Tuesday 1 March 2016

Full Table Scan - Friend or Foe?

[Or Don't be afraid of Full Table Scans]

UPDATE 30 March 2016
I've come to realise that there are some mistakes and inaccuracies in this post [see this post for more details], so I've edited this post and corrected what I can.  Rather than leave behind incorrect claims, I've replaced them by the corrected text, so hopefully now this post no longer has its previous faults.

ORIGINAL POST:
Many people consider a Full Table Scan (FTS) in a query execution plan to be a bad thing - reading every record from a table to find only those records the query needs. This is indicated by a "TABLE ACCESS FULL" in an execution plan. But is it really all that bad? Is it actually sometimes the right tool for the job? Can a Full Table Scan sometimes have a lower cost than using an Index?

My view is that the Oracle Optimizer will only choose a FTS under the following two conditions:
  • There is no other possible access method to get the needed data from the table
    • No other access method is currently available, but another access method might be a lower cost if it was available
  • A FTS is a lower cost (and so should be faster) than all other possible access methods
    • The FTS is the "best" access method of all available and the Optimizer is correct to use it
In other words, when you see a "TABLE ACCESS FULL" in an execution plan you should not jump to the conclusion that this is wrong and "needs to be fixed", because maybe it is correct and it is indeed the best access method for that particular step of the query operation. If you have concerns about the FTS then you need to double check things to find out whether it is the right thing for the Optimizer to be choosing, or whether a better access method would reduce the execution cost. Jumping to the wrong conclusion can lead you down a dead end when trying to improve a query's performance.

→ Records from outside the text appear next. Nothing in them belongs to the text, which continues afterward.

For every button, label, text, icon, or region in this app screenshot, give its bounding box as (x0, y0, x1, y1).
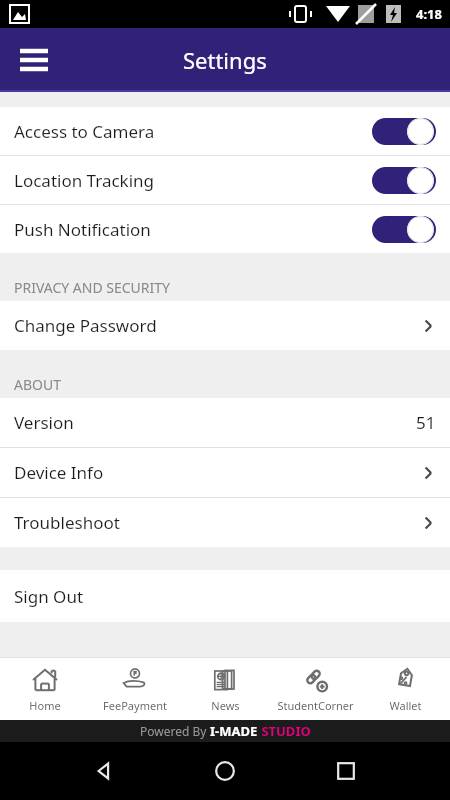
button[interactable]: Home (208, 754, 242, 788)
staticText: StudentCorner (277, 698, 354, 713)
staticText: ABOUT (14, 375, 61, 394)
staticText: Troubleshoot (14, 511, 120, 534)
button[interactable]: FeePayment (90, 658, 180, 720)
button[interactable]: Device Info (0, 448, 450, 497)
button[interactable]: Location Tracking (0, 156, 450, 204)
staticText: Wallet (389, 698, 422, 713)
staticText: PRIVACY AND SECURITY (14, 278, 171, 297)
button[interactable]: News (180, 658, 270, 720)
staticText: Home (29, 698, 61, 713)
staticText: Settings (183, 45, 267, 75)
button[interactable]: Back (87, 754, 121, 788)
staticText: Powered By (140, 723, 210, 739)
staticText: Device Info (14, 461, 104, 484)
staticText: Access to Camera (14, 120, 155, 143)
staticText: I-MADE (210, 722, 258, 740)
button[interactable]: Access to Camera (0, 107, 450, 155)
staticText: FeePayment (103, 698, 167, 713)
staticText: Version (14, 411, 74, 434)
button[interactable]: Recent apps (329, 754, 363, 788)
staticText: Location Tracking (14, 169, 155, 192)
staticText: 4:18 (416, 5, 442, 23)
staticText: Sign Out (14, 585, 84, 608)
staticText: STUDIO (258, 722, 311, 740)
button[interactable]: Version (0, 398, 450, 447)
button[interactable]: Troubleshoot (0, 498, 450, 547)
button[interactable]: Wallet (360, 658, 450, 720)
staticText: Push Notification (14, 218, 151, 241)
button[interactable]: Home (0, 658, 90, 720)
staticText: News (211, 698, 240, 713)
button[interactable]: Change Password (0, 301, 450, 350)
button[interactable]: Push Notification (0, 205, 450, 253)
staticText: Change Password (14, 314, 157, 337)
staticText: 51 (416, 411, 436, 434)
button[interactable]: Sign Out (0, 570, 450, 622)
button[interactable]: StudentCorner (270, 658, 360, 720)
button[interactable]: Open navigation menu (12, 38, 56, 82)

So when you see a Full Table Scan in an execution plan you should check the query and all other relevant factors to see if a FTS is indeed the "best" access method to get that data because it has the lowest cost.  Don't assume that the Optimizer is wrong - normally it isn't. It is just as likely to be your query that is affecting the execution plan chosen.

Calculating the Cutover Point

The actual percentage or fraction of rows in the table that is the cutover point between the Optimizer using a Full Table Scan or an available Index is itself mainly dependent on the average number of rows stored per data block. The other main factor is the value being used by the Optimizer for Multi-Block Read Count (MBRC), which is part of the System Statistics stored in the database. It is possible to calculate this cutover point yourself on a given table to see when a FTS really is cheaper and when an Index might help.

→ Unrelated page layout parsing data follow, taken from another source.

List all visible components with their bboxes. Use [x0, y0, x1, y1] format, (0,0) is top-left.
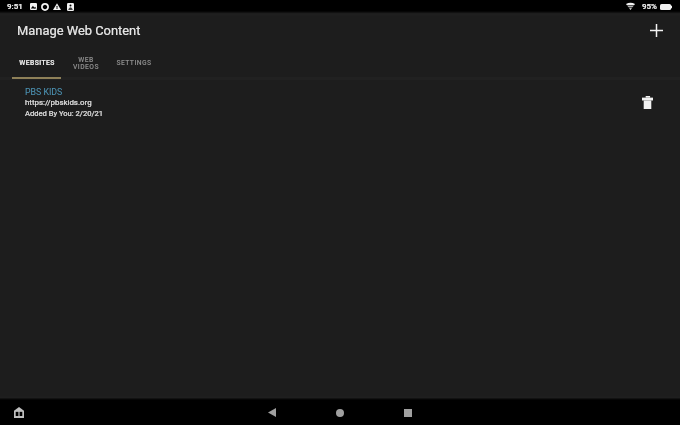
staticText: https://pbskids.org: [25, 98, 92, 107]
staticText: Added By You: 2/20/21: [25, 109, 104, 118]
button[interactable]: PBS KIDS: [0, 80, 680, 122]
button[interactable]: SETTINGS: [97, 50, 171, 78]
button[interactable]: WEB: [49, 50, 123, 78]
staticText: 9:51: [7, 2, 23, 11]
button[interactable]: Delete: [634, 89, 660, 115]
staticText: PBS KIDS: [25, 87, 63, 97]
button[interactable]: Home: [319, 400, 361, 425]
staticText: WEB: [78, 56, 94, 64]
button[interactable]: Add: [641, 15, 671, 45]
button[interactable]: Recents: [387, 400, 429, 425]
staticText: 95%: [642, 2, 657, 11]
staticText: VIDEOS: [73, 63, 99, 71]
button[interactable]: Back: [251, 400, 293, 425]
button[interactable]: WEBSITES: [0, 50, 74, 78]
staticText: SETTINGS: [116, 59, 152, 67]
staticText: WEBSITES: [19, 59, 55, 67]
button[interactable]: Hide keyboard: [9, 402, 29, 422]
staticText: Manage Web Content: [17, 23, 141, 38]
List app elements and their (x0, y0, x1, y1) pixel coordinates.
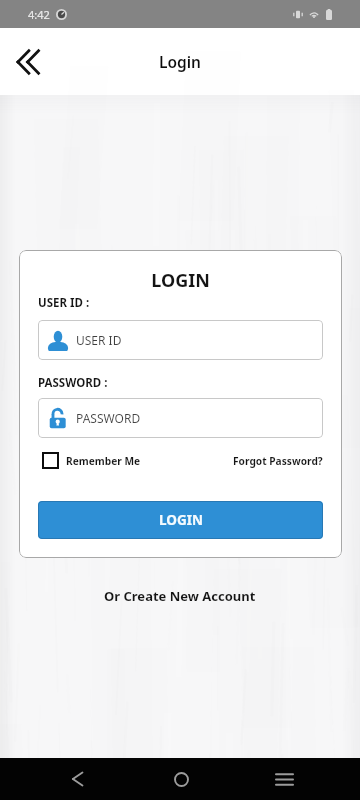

For a specific query involving an equality filter on a column, the other factor is what fraction of the data rows in the table have the same value stored in them. Oracle maintains this as a statistic on each column named "Density". By comparing the Density value for a column against the fraction of rows in the table needed by the query, you can see whether a FTS would be cheaper or not for a filter on that column. Remember that a percentage is just a fractional decimal value multiplied by 100 - so a Density of 0.0025 means 0.25%.

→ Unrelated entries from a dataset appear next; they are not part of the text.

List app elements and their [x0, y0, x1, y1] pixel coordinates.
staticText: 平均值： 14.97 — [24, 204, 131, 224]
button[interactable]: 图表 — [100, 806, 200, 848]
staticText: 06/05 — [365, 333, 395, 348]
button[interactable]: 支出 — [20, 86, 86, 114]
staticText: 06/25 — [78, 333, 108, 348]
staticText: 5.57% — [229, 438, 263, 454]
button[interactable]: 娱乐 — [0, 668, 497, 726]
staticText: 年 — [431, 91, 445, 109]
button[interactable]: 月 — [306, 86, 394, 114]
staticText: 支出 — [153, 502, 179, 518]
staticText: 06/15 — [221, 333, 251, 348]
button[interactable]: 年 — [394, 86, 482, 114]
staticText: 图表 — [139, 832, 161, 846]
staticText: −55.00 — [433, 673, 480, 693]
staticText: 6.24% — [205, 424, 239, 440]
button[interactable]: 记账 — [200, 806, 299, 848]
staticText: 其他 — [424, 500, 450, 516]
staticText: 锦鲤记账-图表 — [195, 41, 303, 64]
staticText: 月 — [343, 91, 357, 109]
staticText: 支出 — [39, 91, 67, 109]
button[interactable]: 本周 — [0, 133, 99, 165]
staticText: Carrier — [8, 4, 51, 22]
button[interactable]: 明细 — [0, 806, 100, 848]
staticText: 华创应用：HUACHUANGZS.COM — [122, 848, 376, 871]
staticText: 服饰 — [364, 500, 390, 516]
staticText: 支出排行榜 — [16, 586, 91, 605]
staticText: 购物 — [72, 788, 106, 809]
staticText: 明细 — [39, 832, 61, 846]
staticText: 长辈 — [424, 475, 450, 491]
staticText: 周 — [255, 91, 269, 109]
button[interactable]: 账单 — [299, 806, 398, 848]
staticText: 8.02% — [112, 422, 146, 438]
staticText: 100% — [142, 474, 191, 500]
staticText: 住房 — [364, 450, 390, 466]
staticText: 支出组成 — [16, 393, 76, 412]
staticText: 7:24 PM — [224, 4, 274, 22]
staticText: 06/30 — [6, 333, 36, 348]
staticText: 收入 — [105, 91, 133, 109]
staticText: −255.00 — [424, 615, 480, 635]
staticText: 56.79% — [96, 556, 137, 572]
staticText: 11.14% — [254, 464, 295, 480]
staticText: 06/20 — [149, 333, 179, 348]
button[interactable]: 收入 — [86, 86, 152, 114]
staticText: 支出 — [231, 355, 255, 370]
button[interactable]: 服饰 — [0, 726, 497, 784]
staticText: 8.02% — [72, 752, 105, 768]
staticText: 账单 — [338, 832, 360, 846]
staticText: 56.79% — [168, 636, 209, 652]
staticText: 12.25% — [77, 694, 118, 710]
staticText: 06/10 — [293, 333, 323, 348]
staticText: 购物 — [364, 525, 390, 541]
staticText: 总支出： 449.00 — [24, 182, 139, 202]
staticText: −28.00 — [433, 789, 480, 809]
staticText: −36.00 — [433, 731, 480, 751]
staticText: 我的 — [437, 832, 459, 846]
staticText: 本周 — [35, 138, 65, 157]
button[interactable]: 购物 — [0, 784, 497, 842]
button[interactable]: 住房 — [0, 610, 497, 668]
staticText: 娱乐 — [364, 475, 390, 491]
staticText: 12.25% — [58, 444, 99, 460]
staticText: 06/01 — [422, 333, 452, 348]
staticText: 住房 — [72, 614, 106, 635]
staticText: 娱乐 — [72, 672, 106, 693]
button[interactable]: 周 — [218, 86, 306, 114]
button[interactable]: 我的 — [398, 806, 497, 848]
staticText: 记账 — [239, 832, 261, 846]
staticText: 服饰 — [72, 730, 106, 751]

First the value used for MBRC (Multi-Block Read Count). This is stored in the AUX_STAT$ table owned by SYS. Its value only gets set when you gather system statistics. If set, then that particular value is used. If not set then a default value of 8 is used (note that it seems to ignore the value of the initialization parameter db_file_multiblock_read_count). The Optimizer also uses the values for MREADTIM and SREADTIM (Multi-block read time and Single block read time) also in the AUX_STAT$ table. Again, if these have not been set then it will use a default formula to derive them from the values for IOSEEKTIM and IOTFRSPEED.

To try and keep this explanation short we can jump to the following formulae used when you have not gathered system statistics.
SREADTIM = IOSEEKTIM + (DB_BLOCK_SIZE / IOTFRSPEED)  
MREADTIM = IOSEEKTIM + (MBRC * DB_BLOCK_SIZE / IOTFRSPEED) 
For the default values of MBRC (8), IOSEEKTIM (10) and IOTFRSPEED (4096) and a DB_BLOCK_SIZE of 8192 (8 KB) you get an SREADTIM value of 12 milliseconds, and a MREADTIM value of 26 milliseconds.

When a Full Table Scan occurs the Optimizer knows that it will be doing multi-block reads. However, it needs to cast or convert the cost of these reads into units of single block reads. This is because all other I/O costs are in terms of single block reads internal to the Optimizer. And the "cost" of a multi-block read is not the same as the "cost" of a single block read - a multi-block read should take longer given the greater number of blocks being transferred.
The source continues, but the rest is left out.